* _SUPPLIED DATA_:
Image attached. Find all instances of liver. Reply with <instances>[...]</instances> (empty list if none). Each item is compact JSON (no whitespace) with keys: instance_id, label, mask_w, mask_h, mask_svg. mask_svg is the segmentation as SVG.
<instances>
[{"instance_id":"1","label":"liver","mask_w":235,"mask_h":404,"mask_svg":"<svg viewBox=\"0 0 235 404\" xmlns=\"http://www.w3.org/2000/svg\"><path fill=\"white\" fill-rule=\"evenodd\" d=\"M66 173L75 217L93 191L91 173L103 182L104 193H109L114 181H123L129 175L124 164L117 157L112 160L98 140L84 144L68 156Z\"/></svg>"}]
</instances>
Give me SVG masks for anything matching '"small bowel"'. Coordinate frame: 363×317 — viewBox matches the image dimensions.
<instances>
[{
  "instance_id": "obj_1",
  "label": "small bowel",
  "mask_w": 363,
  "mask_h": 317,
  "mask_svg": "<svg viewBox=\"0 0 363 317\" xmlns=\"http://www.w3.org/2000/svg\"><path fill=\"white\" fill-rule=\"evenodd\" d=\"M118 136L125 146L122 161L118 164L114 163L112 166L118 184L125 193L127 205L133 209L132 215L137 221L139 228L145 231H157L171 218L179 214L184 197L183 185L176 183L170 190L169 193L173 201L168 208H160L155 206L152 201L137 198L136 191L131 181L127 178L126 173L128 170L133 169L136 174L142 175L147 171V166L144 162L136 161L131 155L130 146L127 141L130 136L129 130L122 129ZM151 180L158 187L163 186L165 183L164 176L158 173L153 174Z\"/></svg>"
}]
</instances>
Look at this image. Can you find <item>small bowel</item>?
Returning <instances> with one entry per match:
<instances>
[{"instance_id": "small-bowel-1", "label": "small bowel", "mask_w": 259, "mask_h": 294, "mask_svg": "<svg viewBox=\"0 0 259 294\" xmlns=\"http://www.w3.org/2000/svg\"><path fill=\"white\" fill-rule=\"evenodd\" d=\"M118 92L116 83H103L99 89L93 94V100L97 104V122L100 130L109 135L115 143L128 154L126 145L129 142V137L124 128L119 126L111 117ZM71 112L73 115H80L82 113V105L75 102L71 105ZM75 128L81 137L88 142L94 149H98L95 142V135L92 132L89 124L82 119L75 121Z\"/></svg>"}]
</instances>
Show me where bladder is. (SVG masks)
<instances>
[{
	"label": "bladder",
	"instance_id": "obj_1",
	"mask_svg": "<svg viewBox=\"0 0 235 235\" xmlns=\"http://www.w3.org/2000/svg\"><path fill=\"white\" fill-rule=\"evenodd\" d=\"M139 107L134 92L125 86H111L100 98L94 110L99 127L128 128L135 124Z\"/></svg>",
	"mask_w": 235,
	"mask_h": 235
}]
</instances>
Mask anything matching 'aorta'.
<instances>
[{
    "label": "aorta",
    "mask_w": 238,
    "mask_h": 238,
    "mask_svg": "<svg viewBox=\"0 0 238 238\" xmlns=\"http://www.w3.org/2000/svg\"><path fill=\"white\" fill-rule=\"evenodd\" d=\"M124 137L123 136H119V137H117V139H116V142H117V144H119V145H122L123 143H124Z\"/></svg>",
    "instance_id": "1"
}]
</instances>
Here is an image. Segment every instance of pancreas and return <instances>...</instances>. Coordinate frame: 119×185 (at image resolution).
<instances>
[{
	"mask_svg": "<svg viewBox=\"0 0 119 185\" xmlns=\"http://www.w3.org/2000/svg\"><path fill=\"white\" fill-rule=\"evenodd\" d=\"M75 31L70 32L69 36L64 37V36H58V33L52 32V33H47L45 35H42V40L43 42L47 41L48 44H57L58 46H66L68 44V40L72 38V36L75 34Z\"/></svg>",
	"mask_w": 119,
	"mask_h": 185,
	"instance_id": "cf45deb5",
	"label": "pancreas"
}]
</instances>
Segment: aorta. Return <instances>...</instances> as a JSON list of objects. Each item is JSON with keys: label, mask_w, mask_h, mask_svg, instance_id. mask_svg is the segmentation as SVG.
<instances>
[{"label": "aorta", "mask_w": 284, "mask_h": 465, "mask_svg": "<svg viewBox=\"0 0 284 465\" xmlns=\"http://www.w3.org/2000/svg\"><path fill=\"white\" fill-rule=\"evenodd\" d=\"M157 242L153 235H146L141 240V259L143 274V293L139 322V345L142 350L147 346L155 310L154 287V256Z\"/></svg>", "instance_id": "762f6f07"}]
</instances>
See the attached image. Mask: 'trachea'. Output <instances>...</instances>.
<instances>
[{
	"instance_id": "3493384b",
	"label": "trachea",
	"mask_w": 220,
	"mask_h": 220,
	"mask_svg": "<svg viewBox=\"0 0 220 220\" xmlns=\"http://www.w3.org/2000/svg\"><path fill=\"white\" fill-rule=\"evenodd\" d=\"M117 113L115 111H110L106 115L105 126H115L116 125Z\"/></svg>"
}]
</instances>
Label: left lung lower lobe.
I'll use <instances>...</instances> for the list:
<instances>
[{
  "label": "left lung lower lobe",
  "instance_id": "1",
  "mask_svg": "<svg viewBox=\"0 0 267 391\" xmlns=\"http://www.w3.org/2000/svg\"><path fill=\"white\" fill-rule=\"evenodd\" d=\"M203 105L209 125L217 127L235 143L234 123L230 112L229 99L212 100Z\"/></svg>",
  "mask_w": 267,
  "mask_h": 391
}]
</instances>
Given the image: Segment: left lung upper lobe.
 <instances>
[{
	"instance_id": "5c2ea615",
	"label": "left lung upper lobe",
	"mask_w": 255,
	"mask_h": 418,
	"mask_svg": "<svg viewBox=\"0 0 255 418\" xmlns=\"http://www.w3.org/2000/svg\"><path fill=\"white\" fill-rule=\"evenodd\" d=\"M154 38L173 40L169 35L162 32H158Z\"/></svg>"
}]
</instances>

* _PROBLEM TO WORK ON_: Using the data above, repeat every line exactly.

* _RESULT_:
Image attached. Find all instances of liver. Reply with <instances>[...]</instances> (empty list if none). Each item is compact JSON (no whitespace) with keys: instance_id, label, mask_w, mask_h, mask_svg. mask_svg is the segmentation as SVG.
<instances>
[{"instance_id":"1","label":"liver","mask_w":235,"mask_h":404,"mask_svg":"<svg viewBox=\"0 0 235 404\" xmlns=\"http://www.w3.org/2000/svg\"><path fill=\"white\" fill-rule=\"evenodd\" d=\"M66 173L75 217L93 191L91 173L103 182L104 193H109L114 181H123L129 175L124 164L117 157L112 160L98 140L84 144L68 156Z\"/></svg>"}]
</instances>
Give me SVG masks for anything matching '"small bowel"'. Coordinate frame: 363×317 — viewBox matches the image dimensions.
<instances>
[{
  "instance_id": "obj_1",
  "label": "small bowel",
  "mask_w": 363,
  "mask_h": 317,
  "mask_svg": "<svg viewBox=\"0 0 363 317\" xmlns=\"http://www.w3.org/2000/svg\"><path fill=\"white\" fill-rule=\"evenodd\" d=\"M118 136L125 146L122 161L118 164L114 163L112 166L118 184L125 193L127 205L133 209L132 215L137 221L139 228L145 231H157L171 218L179 214L184 197L183 185L176 183L170 190L169 193L173 201L168 208H160L155 206L152 201L137 198L136 191L131 181L127 178L126 173L128 170L133 169L136 174L142 175L147 171V166L144 162L136 161L131 155L130 146L127 141L130 136L129 130L122 129ZM151 180L158 187L163 186L165 183L164 176L158 173L153 174Z\"/></svg>"
}]
</instances>
Look at this image. Can you find <item>small bowel</item>?
Returning <instances> with one entry per match:
<instances>
[{"instance_id": "small-bowel-1", "label": "small bowel", "mask_w": 259, "mask_h": 294, "mask_svg": "<svg viewBox=\"0 0 259 294\" xmlns=\"http://www.w3.org/2000/svg\"><path fill=\"white\" fill-rule=\"evenodd\" d=\"M118 92L116 83H103L99 89L93 94V100L97 104V122L100 130L109 135L115 143L128 154L126 145L129 142V137L124 128L119 126L111 117ZM71 112L73 115H80L82 113V105L75 102L71 105ZM75 128L81 137L88 142L94 149H98L95 142V135L92 132L89 124L82 119L75 121Z\"/></svg>"}]
</instances>
Show me where bladder is. (SVG masks)
<instances>
[{
	"label": "bladder",
	"instance_id": "obj_1",
	"mask_svg": "<svg viewBox=\"0 0 235 235\" xmlns=\"http://www.w3.org/2000/svg\"><path fill=\"white\" fill-rule=\"evenodd\" d=\"M139 107L134 92L125 86H111L100 98L94 110L99 127L128 128L135 124Z\"/></svg>",
	"mask_w": 235,
	"mask_h": 235
}]
</instances>
Mask anything matching 'aorta'.
<instances>
[{
    "label": "aorta",
    "mask_w": 238,
    "mask_h": 238,
    "mask_svg": "<svg viewBox=\"0 0 238 238\" xmlns=\"http://www.w3.org/2000/svg\"><path fill=\"white\" fill-rule=\"evenodd\" d=\"M124 137L123 136H119V137H117V139H116V142H117V144H119V145H122L123 143H124Z\"/></svg>",
    "instance_id": "1"
}]
</instances>
Here is an image. Segment every instance of pancreas and return <instances>...</instances>. Coordinate frame: 119×185 (at image resolution).
<instances>
[{
	"mask_svg": "<svg viewBox=\"0 0 119 185\" xmlns=\"http://www.w3.org/2000/svg\"><path fill=\"white\" fill-rule=\"evenodd\" d=\"M75 31L70 32L69 36L64 37V36H58V33L52 32V33H47L45 35H42V40L43 42L47 41L48 44H57L58 46H66L68 44V40L72 38V36L75 34Z\"/></svg>",
	"mask_w": 119,
	"mask_h": 185,
	"instance_id": "cf45deb5",
	"label": "pancreas"
}]
</instances>
Segment: aorta. Return <instances>...</instances> as a JSON list of objects. Each item is JSON with keys: label, mask_w, mask_h, mask_svg, instance_id. mask_svg is the segmentation as SVG.
<instances>
[{"label": "aorta", "mask_w": 284, "mask_h": 465, "mask_svg": "<svg viewBox=\"0 0 284 465\" xmlns=\"http://www.w3.org/2000/svg\"><path fill=\"white\" fill-rule=\"evenodd\" d=\"M157 242L153 235H146L141 240V259L143 274V293L139 322V345L142 350L147 346L155 310L154 287V256Z\"/></svg>", "instance_id": "762f6f07"}]
</instances>
See the attached image. Mask: 'trachea'. Output <instances>...</instances>.
<instances>
[{
	"instance_id": "3493384b",
	"label": "trachea",
	"mask_w": 220,
	"mask_h": 220,
	"mask_svg": "<svg viewBox=\"0 0 220 220\" xmlns=\"http://www.w3.org/2000/svg\"><path fill=\"white\" fill-rule=\"evenodd\" d=\"M117 113L115 111H110L106 115L105 126H115L116 125Z\"/></svg>"
}]
</instances>
Label: left lung lower lobe.
I'll use <instances>...</instances> for the list:
<instances>
[{
  "label": "left lung lower lobe",
  "instance_id": "1",
  "mask_svg": "<svg viewBox=\"0 0 267 391\" xmlns=\"http://www.w3.org/2000/svg\"><path fill=\"white\" fill-rule=\"evenodd\" d=\"M203 105L209 125L217 127L235 143L234 123L230 112L229 99L212 100Z\"/></svg>",
  "mask_w": 267,
  "mask_h": 391
}]
</instances>
Given the image: Segment: left lung upper lobe.
 <instances>
[{
	"instance_id": "5c2ea615",
	"label": "left lung upper lobe",
	"mask_w": 255,
	"mask_h": 418,
	"mask_svg": "<svg viewBox=\"0 0 255 418\" xmlns=\"http://www.w3.org/2000/svg\"><path fill=\"white\" fill-rule=\"evenodd\" d=\"M154 38L173 40L169 35L162 32H158Z\"/></svg>"
}]
</instances>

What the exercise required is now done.